Berni Alder pioneered computer simulation, in particular of the dynamics of atoms and molecules in condensed matter. To answer fundamental questions, he encouraged the view that computer simulation was a new way of doing science, one that could connect theory with experiment. Alder’s vision transformed the field of statistical mechanics and many other areas of applied science.
Alder, who died on 7 September aged 95, was born in Duisburg, Germany. In 1933, as the Nazis came to power, his family moved to Zurich, Switzerland, and in 1941 to the United States. After wartime service in the US Navy, Alder obtained undergraduate and master’s degrees in chemistry from the University of California, Berkeley. While working for a PhD at the California Institute of Technology in Pasadena, under the physical chemist John Kirkwood, he began to use mechanical computers to explore how molecules in solids and liquids moved in relation to each other.

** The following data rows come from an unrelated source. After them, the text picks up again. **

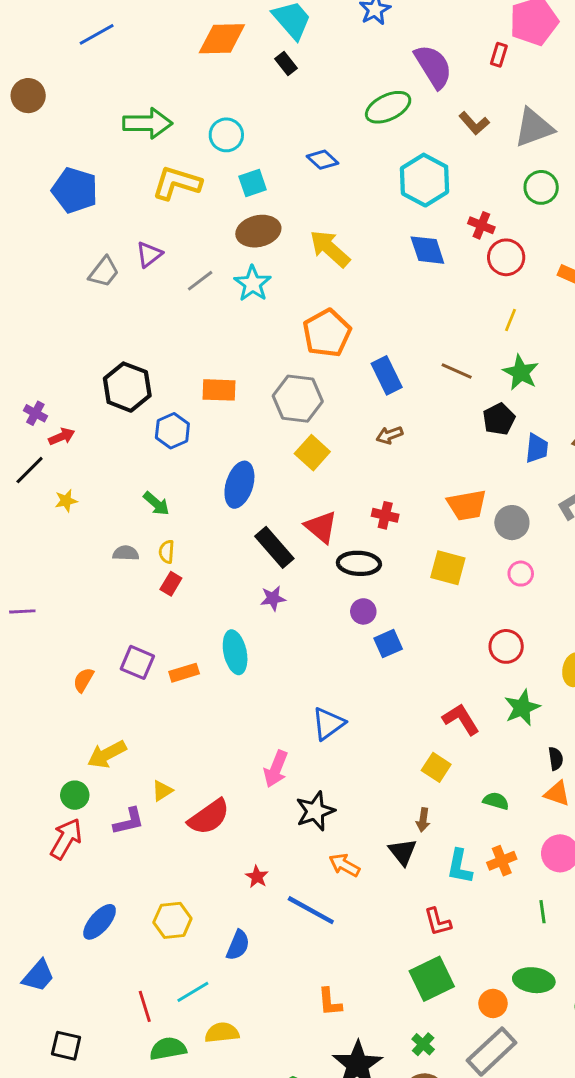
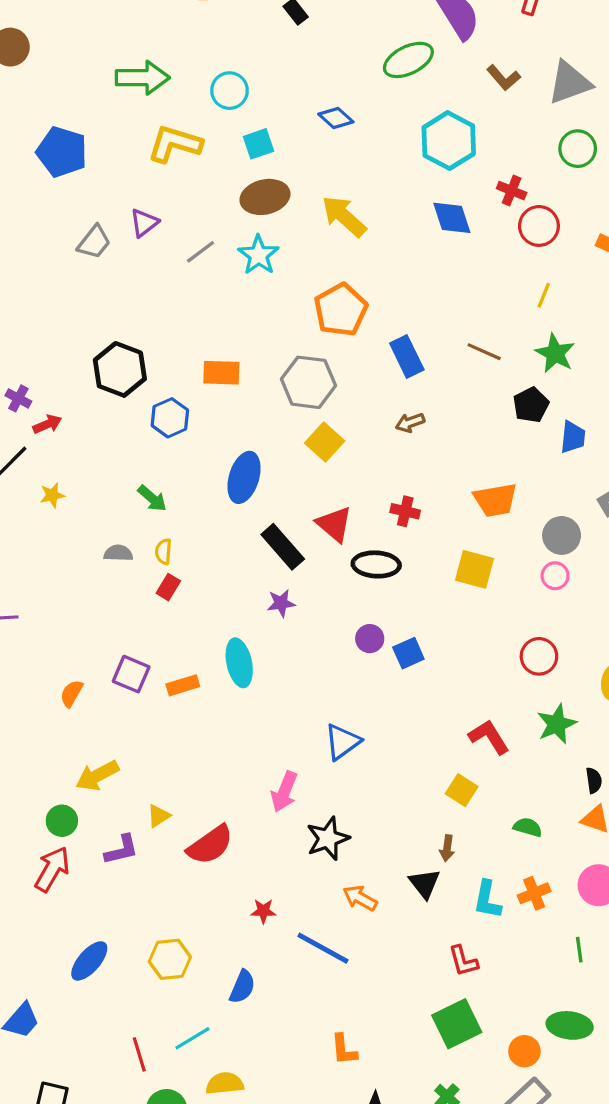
gray circle: (512, 523) -> (562, 535), moved
purple circle: (363, 611) -> (370, 639), moved
red star: (257, 877) -> (263, 911), turned -30

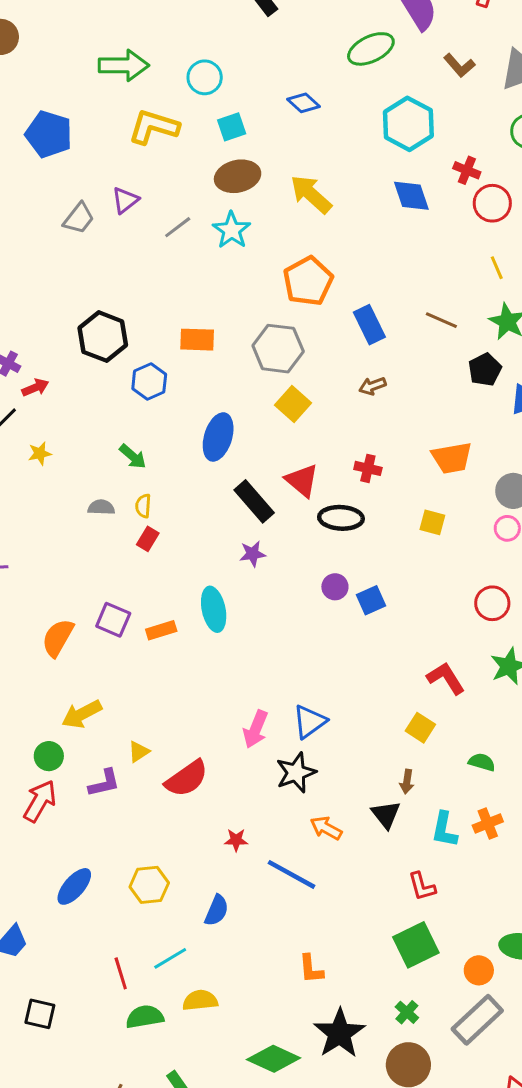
yellow line: (544, 295) -> (497, 268), turned -45
yellow square: (474, 569) -> (432, 522), size x0.7
orange semicircle: (72, 693) -> (58, 638), size x1.5
blue triangle: (342, 742) -> (309, 722), moved

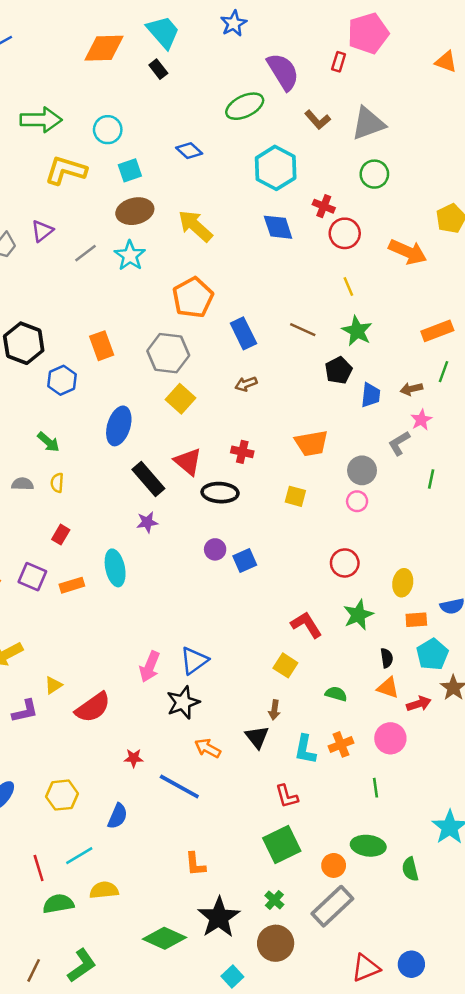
orange rectangle: (197, 340) -> (102, 346), turned 68
red rectangle: (148, 539) -> (61, 535), moved

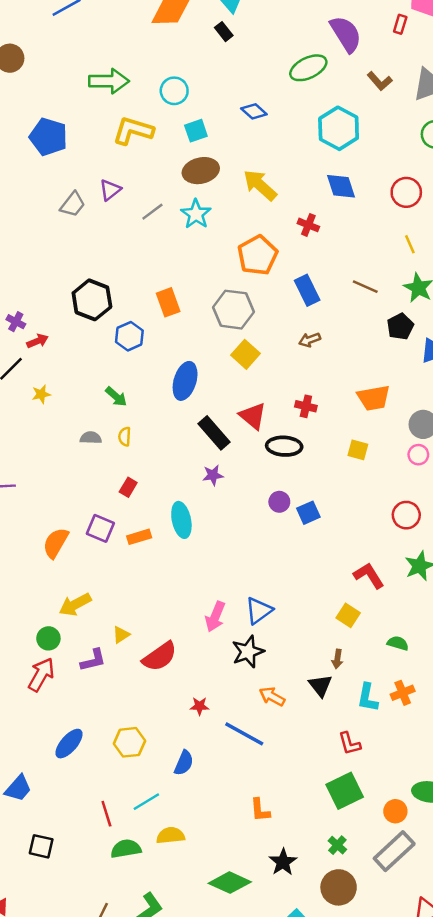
red cross: (324, 206) -> (308, 225), moved
black star: (219, 917) -> (283, 862), size x0.7

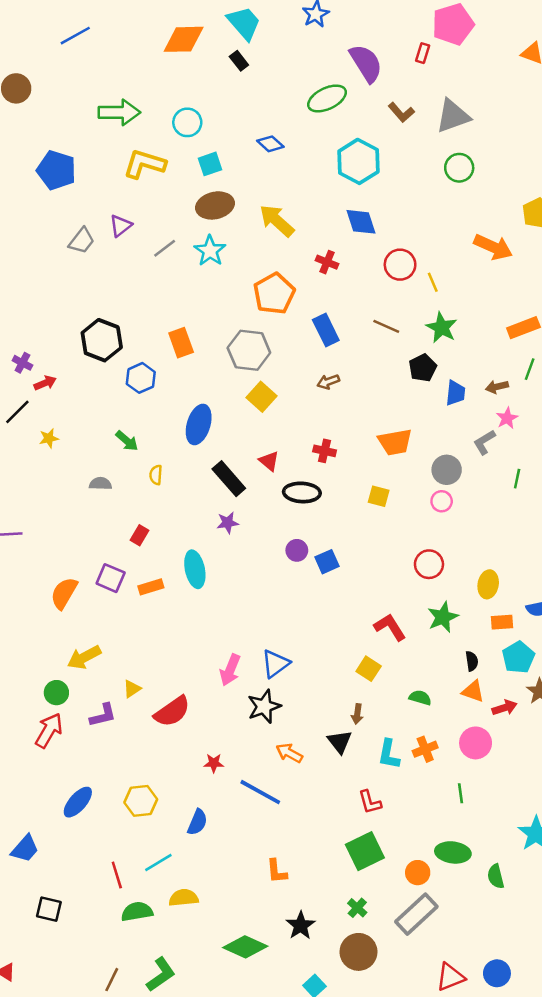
red circle: (406, 192) -> (400, 265), moved
red triangle: (253, 416) -> (269, 461), size x0.7
yellow semicircle: (125, 437) -> (156, 475), moved

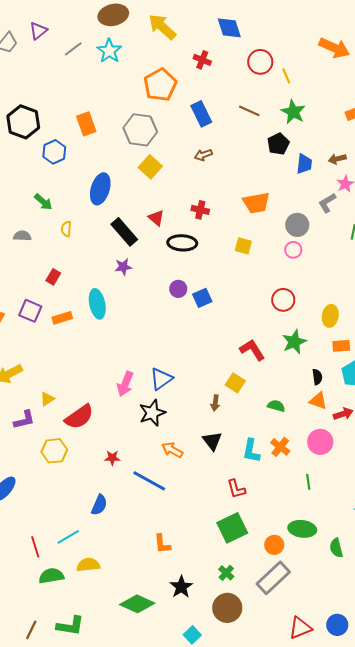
brown arrow: (357, 714) -> (215, 403), moved
orange cross: (425, 749) -> (280, 447), turned -30
yellow hexagon: (141, 801) -> (54, 451), moved
green L-shape: (161, 975) -> (70, 626), turned 44

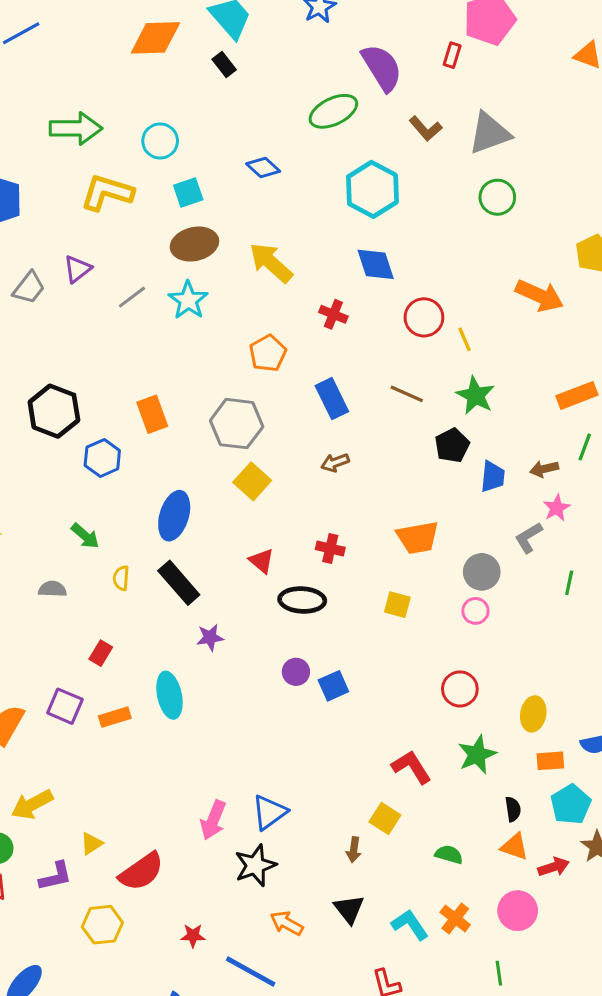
orange pentagon: (160, 85) -> (268, 353), size x0.7
black rectangle: (124, 232) -> (179, 583), moved
cyan L-shape: (251, 451) -> (410, 925), turned 135

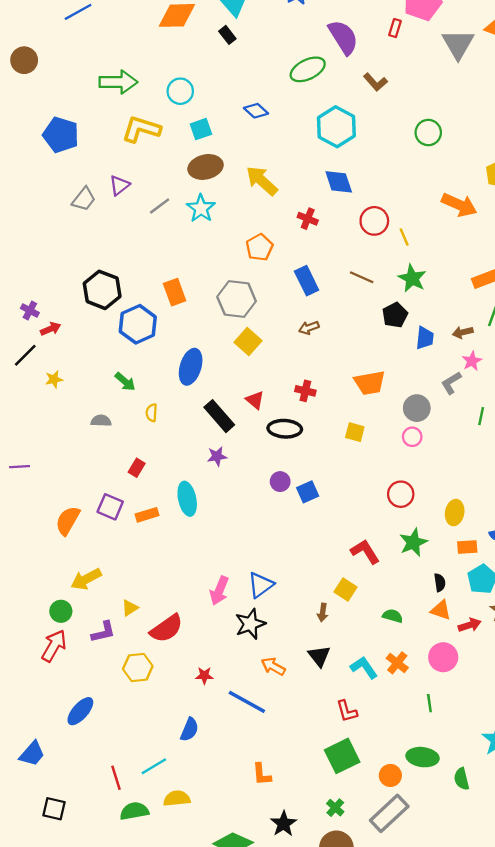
gray triangle: (490, 133) -> (458, 44), moved, turned -40
blue hexagon: (102, 458) -> (138, 324), size x1.4
black rectangle: (179, 583) -> (219, 416), moved

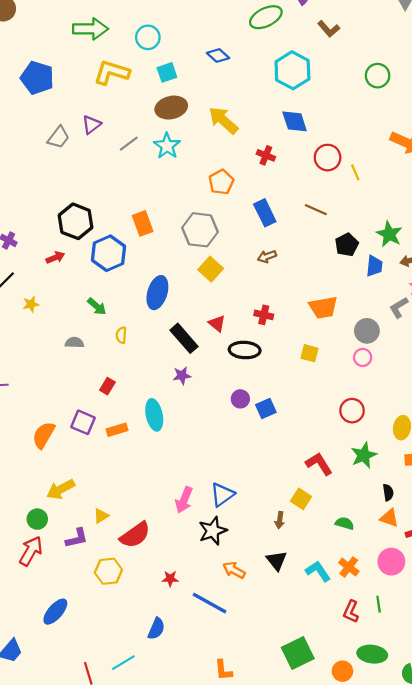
green star: (412, 278) -> (389, 234), moved
red arrow: (51, 329) -> (55, 257), moved
red L-shape: (347, 711) -> (351, 612), moved, turned 40

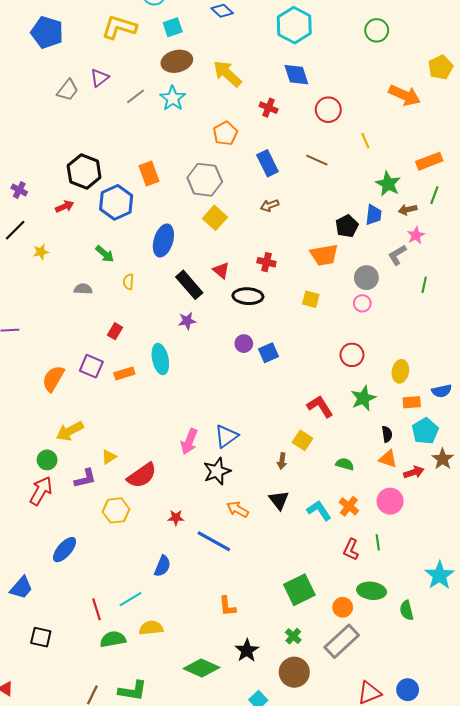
yellow line: (355, 172) -> (365, 141), moved
black pentagon: (347, 245) -> (347, 226), moved

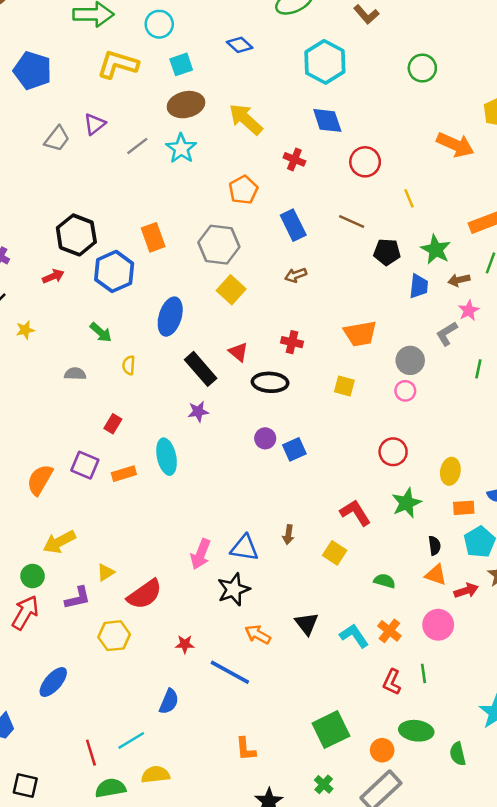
black pentagon: (347, 226) -> (387, 252), moved, turned 30
blue triangle: (226, 436) -> (244, 548), turned 45
brown arrow: (282, 461) -> (288, 535), moved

The question he set himself, which occupied him for the following two decades, was: “How does a system of hard spheres [representing molecules] behave under various conditions?” During his PhD, he and the computer scientist Stan Frankel developed an early Monte Carlo algorithm — one in which the spheres are given random displacements — to calculate the properties of the hard-sphere fluid. The advance was scooped by Nicholas Metropolis and his group at the Los Alamos National Laboratory in New Mexico.
After completing his PhD in 1951, Alder returned to Berkeley to teach chemistry. In 1953, he began working as a consultant at the University of California Radiation Laboratory at Livermore (later the Lawrence Livermore Laboratory), newly founded by nuclear physicists Edward Teller and Ernest Lawrence, and in 1955 he joined the staff. The laboratory was well funded as part of the US effort to promote innovation during the cold war. Alder and his group used the spare capacity of the increasingly powerful electronic computers that the lab deployed in the design of nuclear weapons.

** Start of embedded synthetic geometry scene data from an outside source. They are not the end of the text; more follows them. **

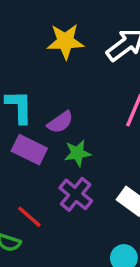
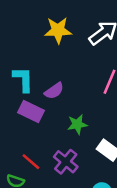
green star: (77, 153) -> (77, 124), moved
purple cross: (76, 194) -> (66, 162), moved

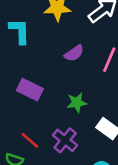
cyan L-shape: (23, 79) -> (20, 31), moved
purple semicircle: (54, 91) -> (74, 53), moved

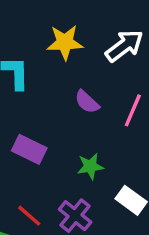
purple semicircle: (74, 53) -> (87, 102), turned 78

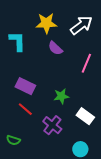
purple semicircle: (87, 102) -> (55, 48), moved
red line: (29, 216) -> (25, 109), moved

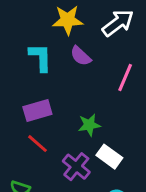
cyan L-shape: (17, 41) -> (40, 57), moved
purple rectangle: (25, 86) -> (37, 111), turned -42
white rectangle: (85, 116) -> (109, 157), moved

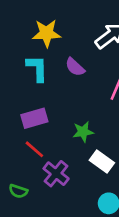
yellow star: (68, 20) -> (47, 33), moved
purple cross: (76, 167) -> (56, 174), moved

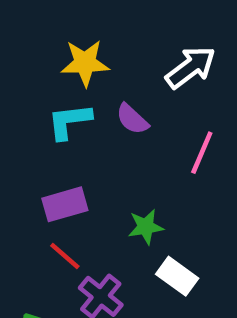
cyan L-shape: (37, 68) -> (69, 121), turned -96

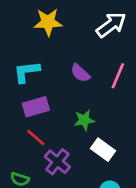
purple semicircle: (132, 119) -> (80, 73), moved
cyan L-shape: (69, 121) -> (27, 72), moved

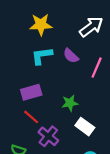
cyan L-shape: (27, 72) -> (42, 56), moved
purple semicircle: (80, 73) -> (71, 56), moved

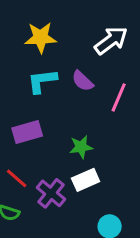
red line: (31, 117) -> (17, 178), moved
white rectangle: (85, 127) -> (86, 180), moved, turned -60

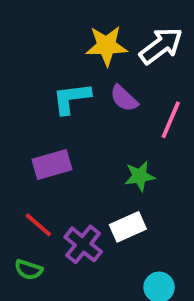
yellow star: (41, 37) -> (106, 46), moved
green star: (81, 147) -> (140, 176), moved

Alder returned to his interest in the properties of systems of spheres. In the mid-1950s, in collaboration with his Livermore colleague Thomas Wainwright, he developed algorithms to simulate many-body systems. The technique they used, molecular dynamics, modelled a sequence of collisions in a system of spheres and followed the state of the system over time. They considered hard spheres because the dynamics could be exactly determined, silencing criticism that the results were the product of inaccurate computer arithmetic. The advantage of this technique over Monte Carlo methods was, as its name suggests, that it could address the dynamics of many-particle systems as well as their equilibrium properties.

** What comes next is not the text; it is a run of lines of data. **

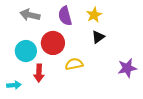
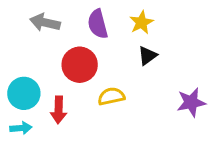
cyan circle: (26, 51) -> (24, 93), moved

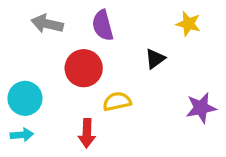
yellow star: (141, 23) -> (188, 24), moved, turned -30
red arrow: (59, 110) -> (87, 133), moved

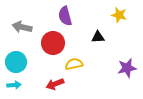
gray arrow: (47, 24) -> (22, 27), moved
black triangle: (155, 59) -> (98, 37), turned 32
red arrow: (87, 133) -> (55, 84), turned 66

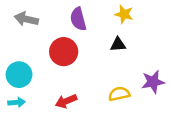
yellow star: (119, 15) -> (124, 14), moved
gray arrow: (22, 27) -> (26, 19), moved
yellow semicircle: (74, 64) -> (119, 94), moved

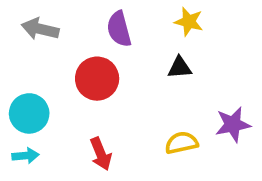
red arrow: (66, 101) -> (101, 154), turned -90

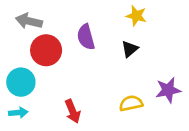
purple semicircle: (119, 29) -> (86, 37), moved
black triangle: (180, 68) -> (130, 49), turned -36
red circle: (97, 79) -> (46, 50), moved

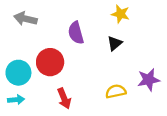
red circle: (46, 50) -> (50, 62), moved

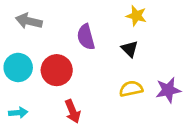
black triangle: (115, 43) -> (130, 49), turned -35
cyan circle: (18, 73) -> (18, 67), moved
yellow semicircle: (116, 91) -> (131, 89), moved

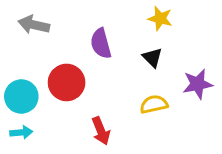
cyan circle: (18, 67) -> (21, 96), moved
purple star: (168, 90) -> (198, 84), moved
red arrow: (73, 111) -> (101, 131), moved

The invention of molecular dynamics is Alder’s greatest legacy, and has led to applications in materials science, biochemistry and biophysics, as well as physics and chemistry. Two of his fundamental contributions to statistical mechanics stand out, and convinced the scientific community of the technique’s utility. Until he published his findings, solids were thought to exist as a result of attractive interactions between molecules: the regular arrangement of atoms in a crystal lattice is the configuration that minimizes their energy.
Alder and Wainwright (and others using Monte Carlo methods) showed in 1957 that as systems of hard spheres are compressed, they undergo a transition from liquid to solid. Since hard spheres do not have attractive interactions, freezing maximizes their entropy rather than minimizing their energy; the regular arrangement of spheres in a crystal allows more space for them to move than does a liquid.